Temos também os dois únicos queridos: o cara que apresenta a Substância para Elisabeth e o amigo com quem ela fura o date. Sinceramente, achei o gatinho que dá o pen drive para Elisabeth um divo; não é culpa dele que a Sue seja uma escrota. E ele tinha dado um aviso! Ele perguntou se ela “já tinha começado a comer” a Elisabeth. Quem avisa amigo é.

Tem o querido amigo de infância da Elisabeth, cujo nome eu não vou me dar ao trabalho de procurar. Esse sim foi um must; ele tinha tudo para ser um casalzão com a protagonista (em seu corpo cinquentão). Mas ele, assim como ela, foi vítima de um dos vilões do filme: o já mencionado auto-ódio. E isso eu não vou explicar.

E, é claro, temos o Harvey: o velho nojento que representa tudo o que odiamos em um velho. Não tem uma cena em que ele apareça com aqueles ternos cafonérrimos e mãos engorduradas que eu não sinta nojo dele. Não sei se é o carisma negativo dele ou a clássica misoginia que me faz querer enfiar uma retroescavadeira na minha garganta e morrer. Mas o Harvey é tão insuportável que eu gargalhei no ato final do Monstro Elisasue, só porque ele se ferrou.

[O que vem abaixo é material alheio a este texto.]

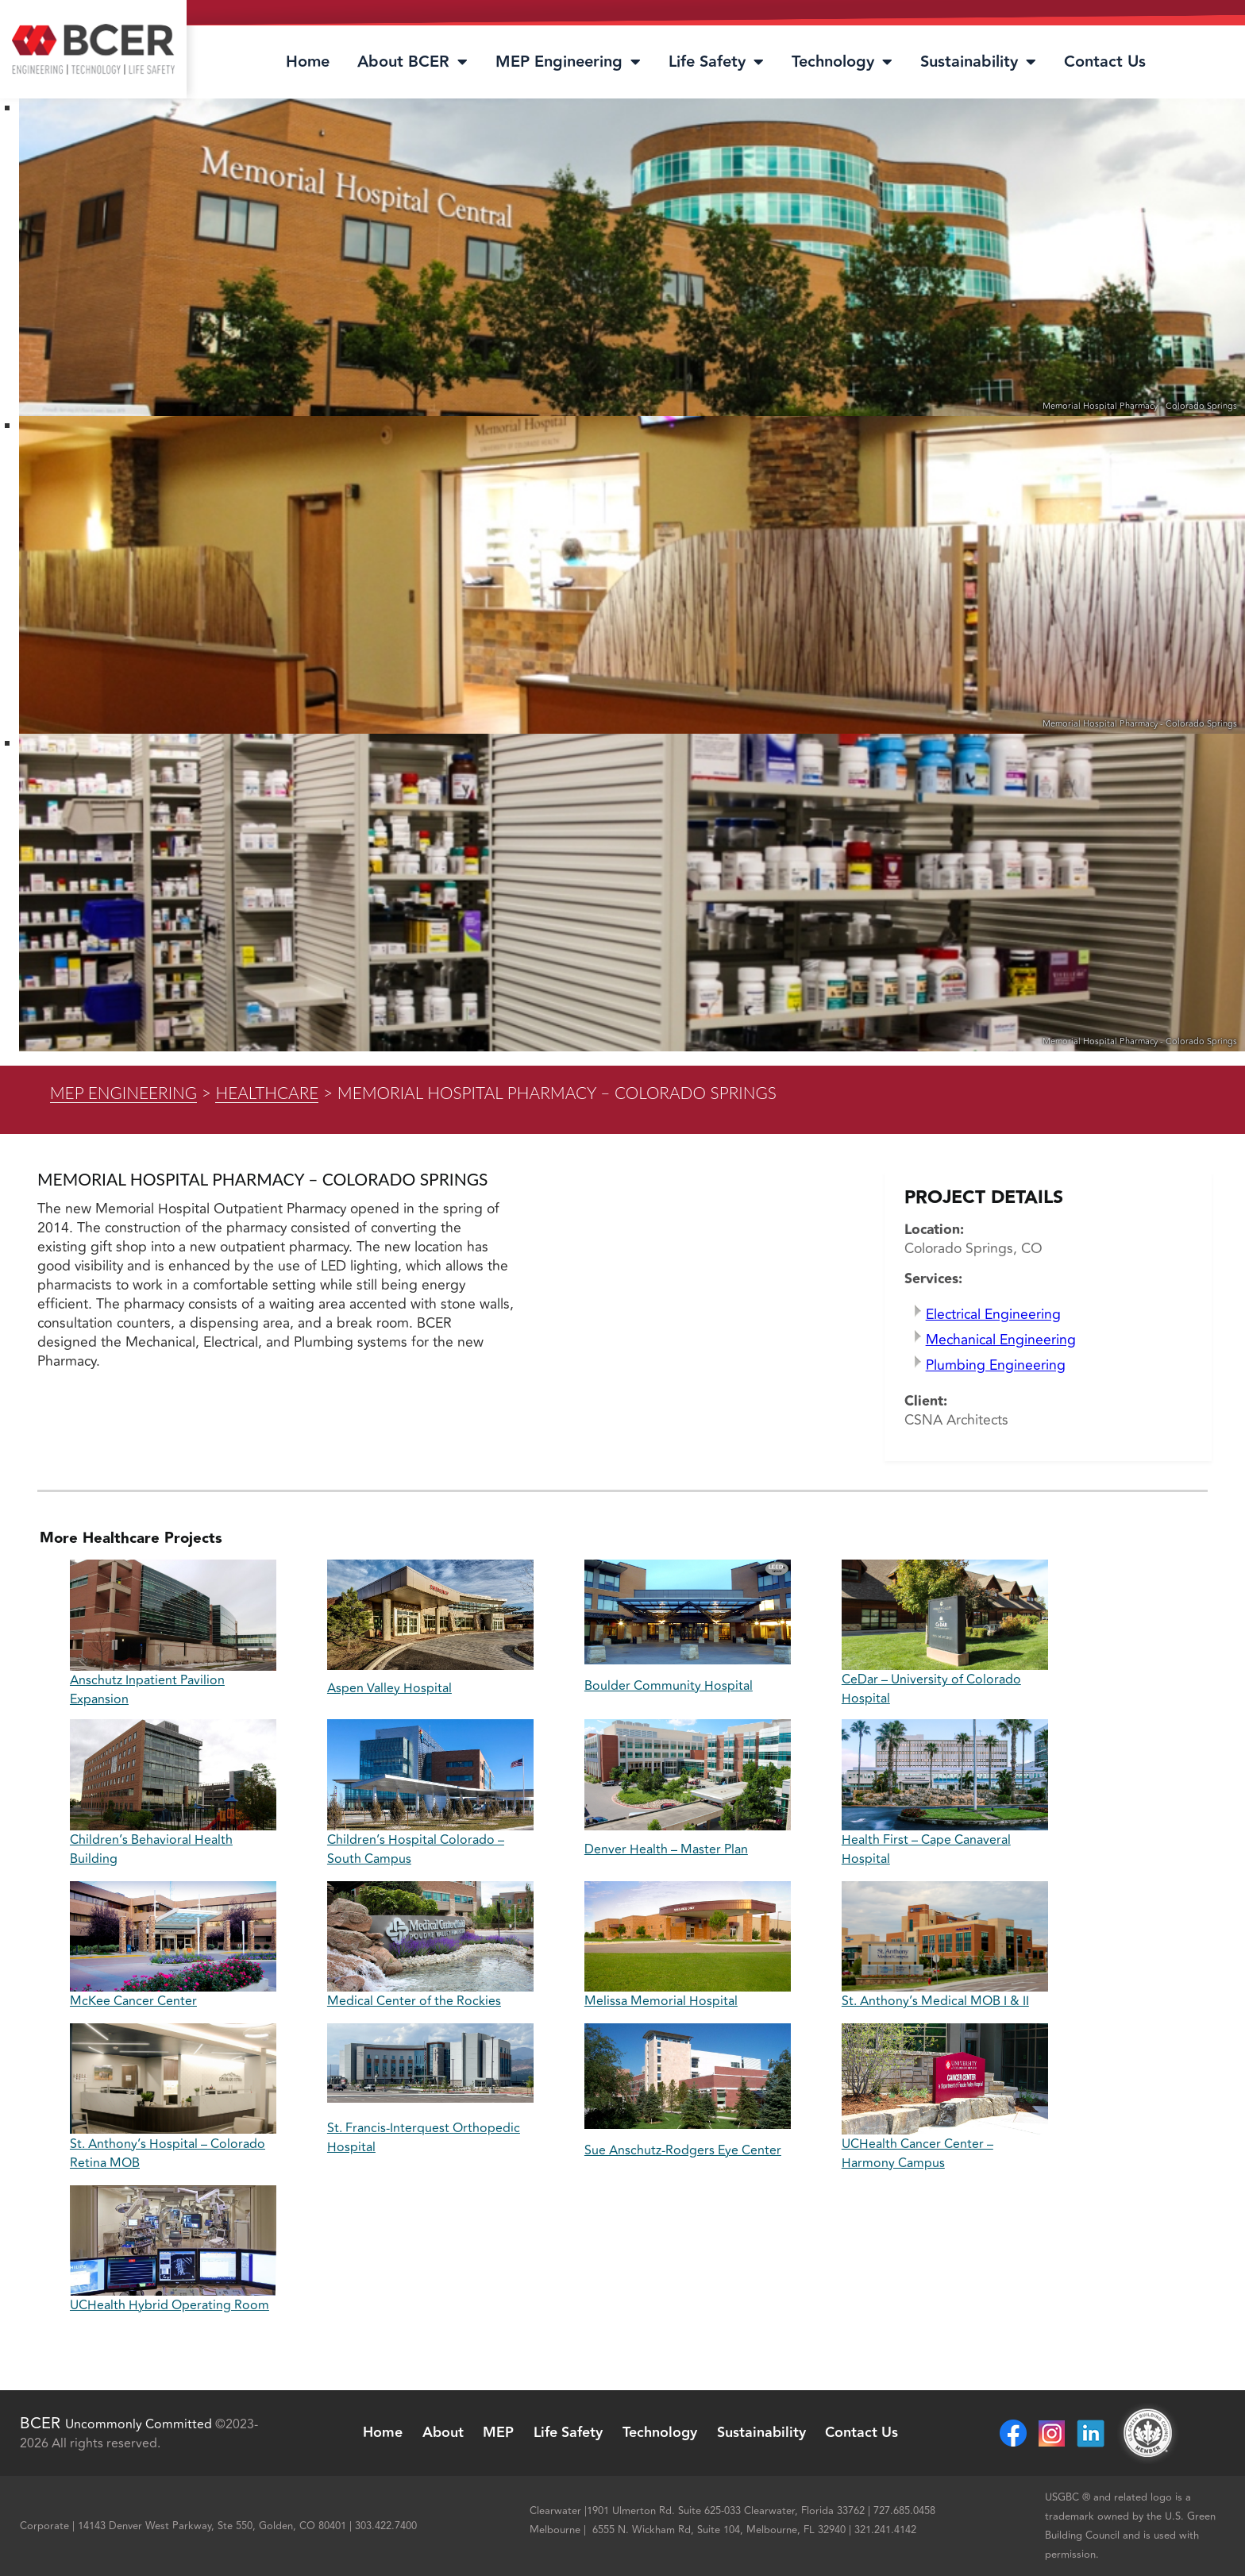 The image size is (1245, 2576). Describe the element at coordinates (996, 1365) in the screenshot. I see `Plumbing Engineering` at that location.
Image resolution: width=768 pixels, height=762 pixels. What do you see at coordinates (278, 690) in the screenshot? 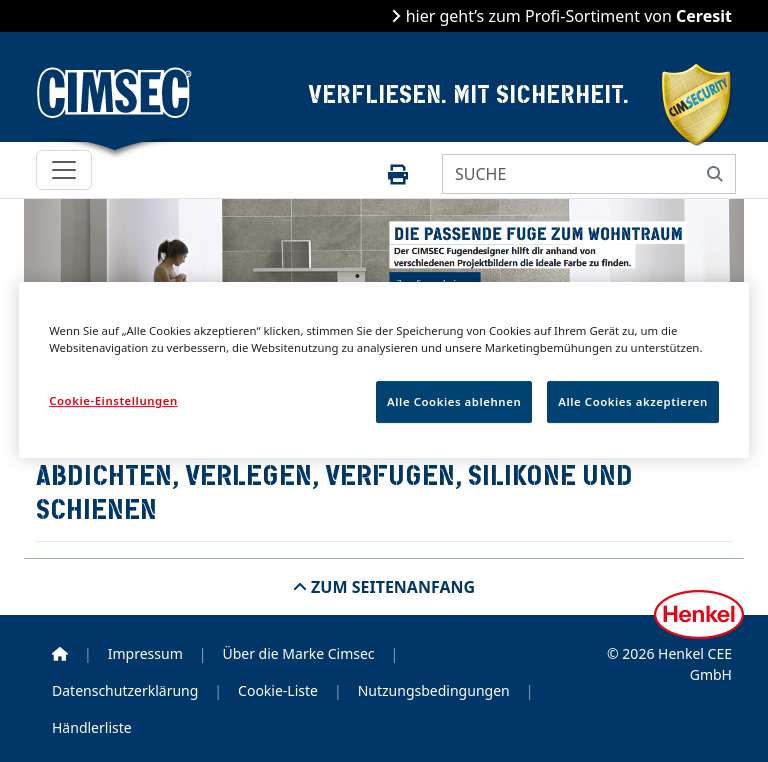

Imagina você chegar no equivalente fictício da TV Globo e ver o Boninho levando um banho de sangue na frente de todo mundo, acabando com o especial de Ano Novo? Consegue visualizar o Roberto Carlos e a Anitta escorregando no sangue AO VIVO para todo o Brasil? Eu consigo! E isso sim é um grand finale.

E o grand finale da protagonista, agora na forma de Monstro Elisasue, é um tanto controverso, apesar de hilário (pelo menos para mim, que tive zero empatia e sensibilidade com o filme). A diretora e roteirista, Coralie Fargeat, afirma que esse breve terceiro ato é o momento em que Elisabeth Sparkle se sente livre de tudo.

“Finalmente, é o momento em que ela está livre de seu corpo e aparência humana. Ela não precisa se importar com o que as pessoas vão pensar.”

Mas isso não faz muito sentido, faz? Se ela está tão livre, tão desconectada da própria aparência e da autoimagem (que são coisas diferentes), por que veste uma máscara do seu antigo e original rosto? Por que implora amor ao público dizendo “ainda sou eu?” Eu entendi, Fargeat, a mensagem do seu filme, mas você entendeu?

Longas Considerações Finais 

‘A Substância’ é um bom filme, e o que o torna tão eficaz é a familiaridade que temos com o tema. No vídeo de ‘Papinho’ que a Jout Jout tem com Paola Carosella, a convidade conta que na série Black Mirror (2011), o que nos assusta é a proximidade com os temas abordados. E Jout Jout completa: “a gente faz meio que isso, só que só um pouquinho”. O mesmo se aplica a ‘A Substância’.

É evidente que o filme não lida bem com a estrutura de tempo, nem do ponto de vista narrativo, já que se passa em um cenário que remete aos anos 60 e 70, mas utiliza celulares que parecem praticamente iPhones, nem do ponto de vista conceitual. A problemática central do longa gira em torno da beleza e da (auto)pressão estética, questões que nos acompanham há muito tempo. ‘A Substância’ pega esses elementos cotidianos, que já nos tornamos acostumados a ver, e os extrapola ao máximo.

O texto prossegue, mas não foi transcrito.